***** Supplied entries

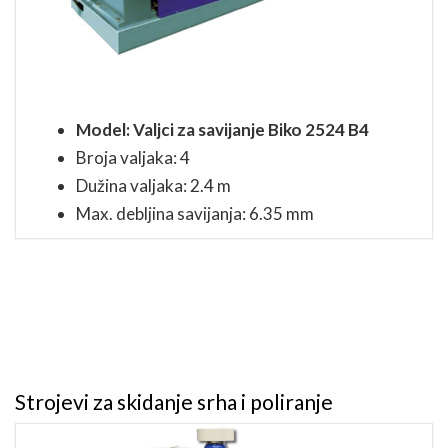
Model: Valjci za savijanje Biko 2524 B4
Broja valjaka: 4
Dužina valjaka: 2.4 m
Max. debljina savijanja: 6.35 mm
Strojevi za skidanje srha i poliranje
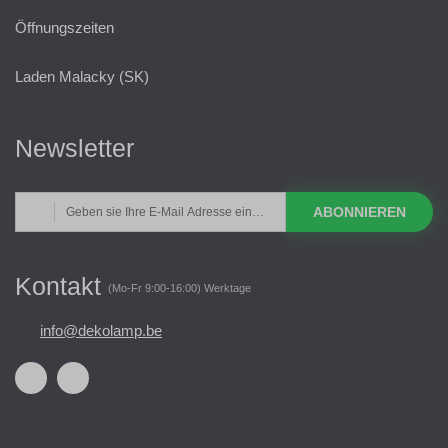
Öffnungszeiten
Laden Malacky (SK)
Newsletter
ABONNIEREN
Kontakt
(Mo-Fr 9:00-16:00) Werktage
info@dekolamp.be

**********

Your task
Leave every picture out and output the records exactly.

Answer to this problem
Model: Valjci za savijanje Biko 2524 B4
Broja valjaka: 4
Dužina valjaka: 2.4 m
Max. debljina savijanja: 6.35 mm
Strojevi za skidanje srha i poliranje
Öffnungszeiten
Laden Malacky (SK)
Newsletter
ABONNIEREN
Kontakt
(Mo-Fr 9:00-16:00) Werktage
info@dekolamp.be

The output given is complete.